If you like a soft-cooked egg, you’re golden. But if that texture makes you queasy, you’re probably leaving it in the oven for another 10 minutes to cook through. Sadly, by the time the centre fully sets, the edge has already surpassed the egg’s finished cooking temperature of 62°C-70°C, and the edge’s protein bonds have tightened and squeezed out all of the moisture. That’s the rubbery texture we’re trying to avoid.
Putting a small, food-safe metal object in the centre of your egg dish will conduct heat down into the centre, adding a point of direct heat contact. The pool of eggs can now cook from the outside-in and the inside-out. The formerly last-to-finish centre will now cook at a similar rate as the outer ring. Not only does this result in more even cooking, but also cuts down the cooking time significantly — like, keep-you-on-your-toes fast — so make sure you check on the dish 10 minutes earlier than it’s normal bake time.

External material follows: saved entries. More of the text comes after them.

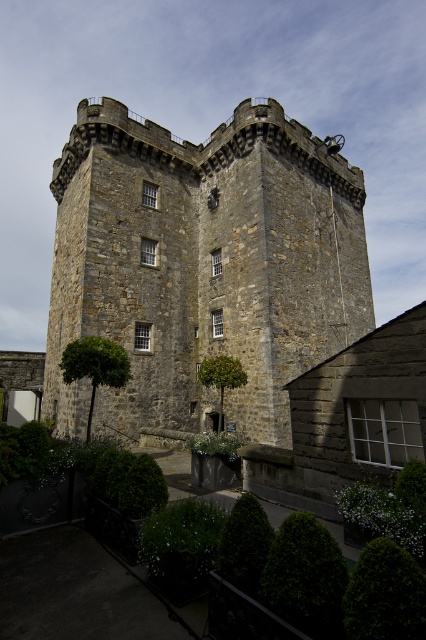 Does green leafy tree at lower left appear under green leafy tree at center?

Incorrect, green leafy tree at lower left is not positioned below green leafy tree at center.

Locate an element on the screen. The width and height of the screenshot is (426, 640). green leafy tree at lower left is located at coordinates (94, 365).

Does rustic stone castle at center appear on the left side of green leafy tree at center?

Indeed, rustic stone castle at center is positioned on the left side of green leafy tree at center.

Does rustic stone castle at center have a greater height compared to green leafy tree at center?

Yes, rustic stone castle at center is taller than green leafy tree at center.

Measure the distance between rustic stone castle at center and camera.

A distance of 150.15 feet exists between rustic stone castle at center and camera.

In order to click on rustic stone castle at center in this screenshot , I will do `click(201, 266)`.

Is point (52, 268) in front of point (106, 371)?

No, it is not.

Can you confirm if rustic stone castle at center is positioned to the left of green leafy tree at lower left?

No, rustic stone castle at center is not to the left of green leafy tree at lower left.

Find the location of `rustic stone castle at center`. rustic stone castle at center is located at coordinates (201, 266). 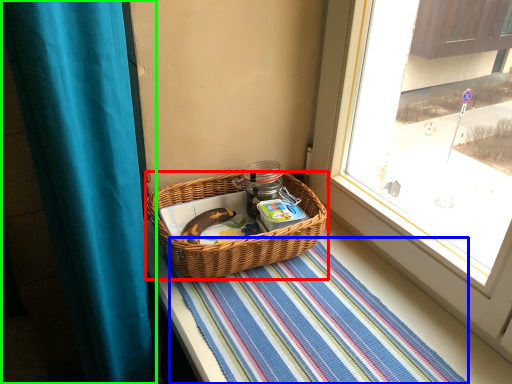 Question: Which object is the farthest from picnic basket (highlighted by a red box)? Choose among these: mat (highlighted by a blue box) or curtain (highlighted by a green box).

Choices:
 (A) mat
 (B) curtain

Answer: (B) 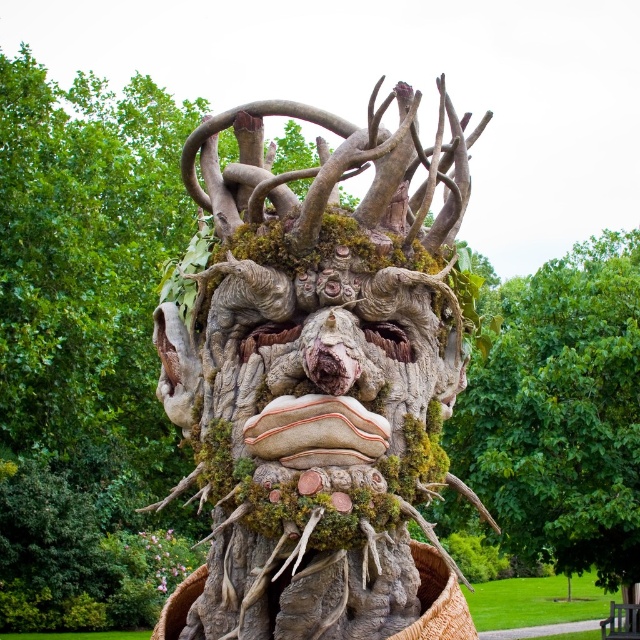 Question: Which point is farther from the camera taking this photo?

Choices:
 (A) (294, 445)
 (B) (532, 557)

Answer: (B)

Question: Does rustic wood sculpture at center appear over mossy bark tree trunk at center?

Choices:
 (A) no
 (B) yes

Answer: (B)

Question: Which object is closer to the camera taking this photo?

Choices:
 (A) rustic wood sculpture at center
 (B) mossy bark tree trunk at center

Answer: (A)

Question: Can you confirm if rustic wood sculpture at center is thinner than mossy bark tree trunk at center?

Choices:
 (A) no
 (B) yes

Answer: (B)

Question: Does rustic wood sculpture at center have a smaller size compared to mossy bark tree trunk at center?

Choices:
 (A) yes
 (B) no

Answer: (B) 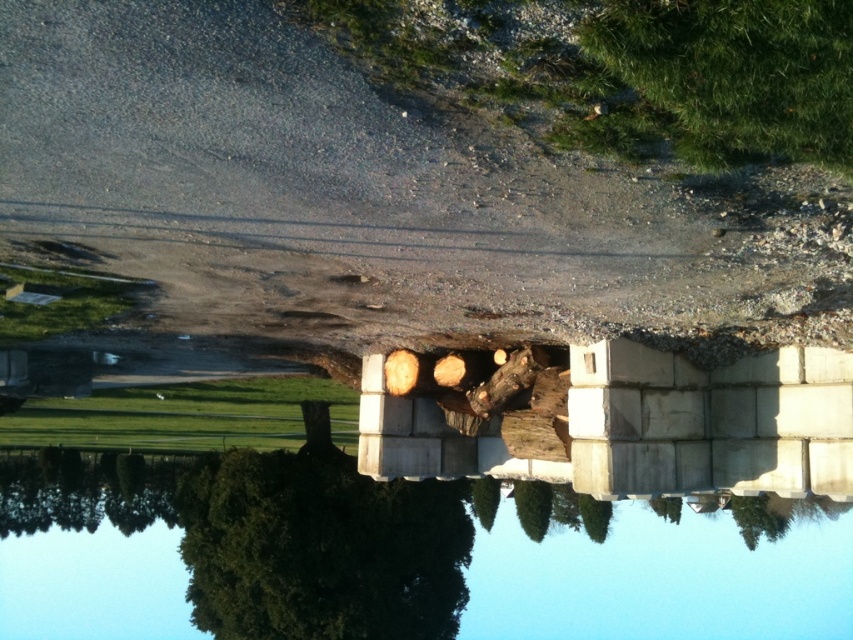 Consider the image. Does green fuzzy tree at upper center have a greater height compared to wooden log at center?

No, green fuzzy tree at upper center is not taller than wooden log at center.

Is green fuzzy tree at upper center behind wooden log at center?

No, green fuzzy tree at upper center is in front of wooden log at center.

Who is more distant from viewer, (792,54) or (476,394)?

Positioned behind is point (476,394).

Image resolution: width=853 pixels, height=640 pixels. I want to click on green fuzzy tree at upper center, so click(735, 72).

Does transparent concrete water at center have a greater width compared to green leafy tree at center?

Yes.

Between transparent concrete water at center and green leafy tree at center, which one has more height?

With more height is transparent concrete water at center.

Who is more distant from viewer, (73,595) or (448,605)?

Positioned behind is point (73,595).

I want to click on transparent concrete water at center, so click(402, 557).

Between transparent concrete water at center and wooden log at center, which one is positioned lower?

Positioned lower is transparent concrete water at center.

Can you confirm if transparent concrete water at center is positioned to the left of wooden log at center?

Incorrect, transparent concrete water at center is not on the left side of wooden log at center.

The image size is (853, 640). What do you see at coordinates (402, 557) in the screenshot? I see `transparent concrete water at center` at bounding box center [402, 557].

At what (x,y) coordinates should I click in order to perform the action: click on transparent concrete water at center. Please return your answer as a coordinate pair (x, y). The width and height of the screenshot is (853, 640). Looking at the image, I should click on (402, 557). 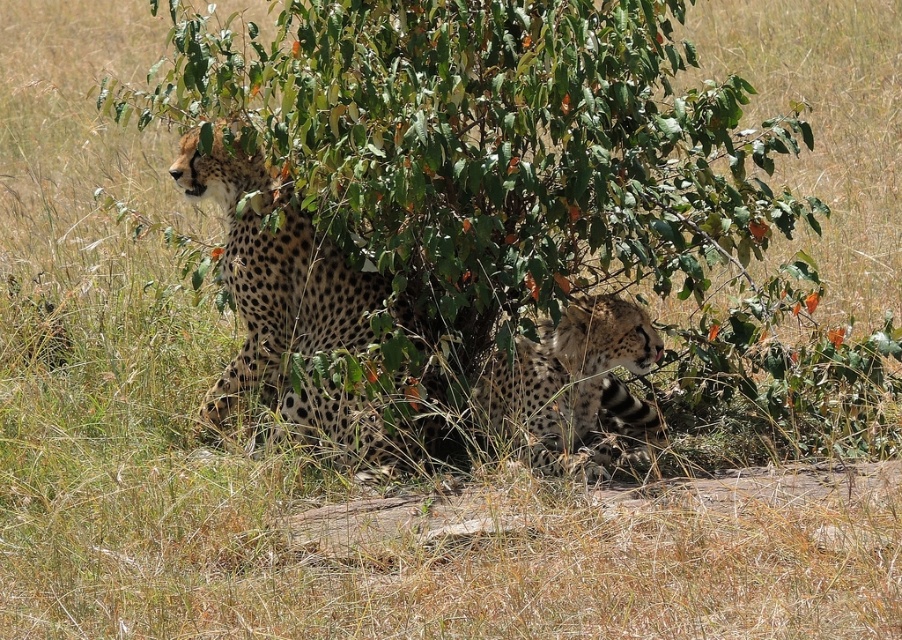 Question: Which of the following is the farthest from the observer?

Choices:
 (A) spotted fur cheetah at lower right
 (B) spotted fur cheetah at center

Answer: (A)

Question: From the image, what is the correct spatial relationship of spotted fur cheetah at center in relation to spotted fur cheetah at lower right?

Choices:
 (A) left
 (B) right

Answer: (A)

Question: Can you confirm if spotted fur cheetah at center is positioned above spotted fur cheetah at lower right?

Choices:
 (A) yes
 (B) no

Answer: (A)

Question: Is spotted fur cheetah at center closer to the viewer compared to spotted fur cheetah at lower right?

Choices:
 (A) yes
 (B) no

Answer: (A)

Question: Which point appears closest to the camera in this image?

Choices:
 (A) (587, 445)
 (B) (183, 186)

Answer: (A)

You can use any small food-safe metal object to do the job, but make sure it’s big enough to stick out a bit. You want to be able to easily pluck it out after it’s finished without harming the overall product. Try a small circular cookie cutter, a piping tip, or a folded piece of aluminium foil. When you take the dish out to cool, pluck it out. If you use a piping tip or cookie cutter, butter it before you put it in the egg dish so it doesn’t stick when you try to remove it. I didn’t butter the foil, however, and it came out easily after I loosened the egg around it with a paring knife. Be careful when removing the metal; it’ll be hot. A small mark on the surface is inevitable, and easy to cover up with a little garnish of chopped herbs or hot sauce. (Plus, if you’re not trying to impress anyone then who cares?)
Aluminium foil is cheap and works perfectly fine, but it did float around my crustless quiche a bit. I had to tap it back into the centre when I loaded the quiche into the oven, which wasn’t hard. Just to see if it could be an option, I set a large plain piping tip into the centre and that sat very nicely. The bottom is wider than the top and it doesn’t float, so if you have one of those, try that out.
To test the limits of this tip, I made two quiches: one with foil and one without. The quiche on the right (with the foil nugget) has an even consistency. The one on the left has lifted edges but a sunken, just-set centre. Even though the quiche on the right was more “done” than what I prefer (I enjoy custardy consistencies), it’s probably perfect for the fully-set egg types out there. You deserve to have exactly the kind of eggs you like, so go ahead and drop a piece of foil in your frittata and enjoy the fast, even cooking.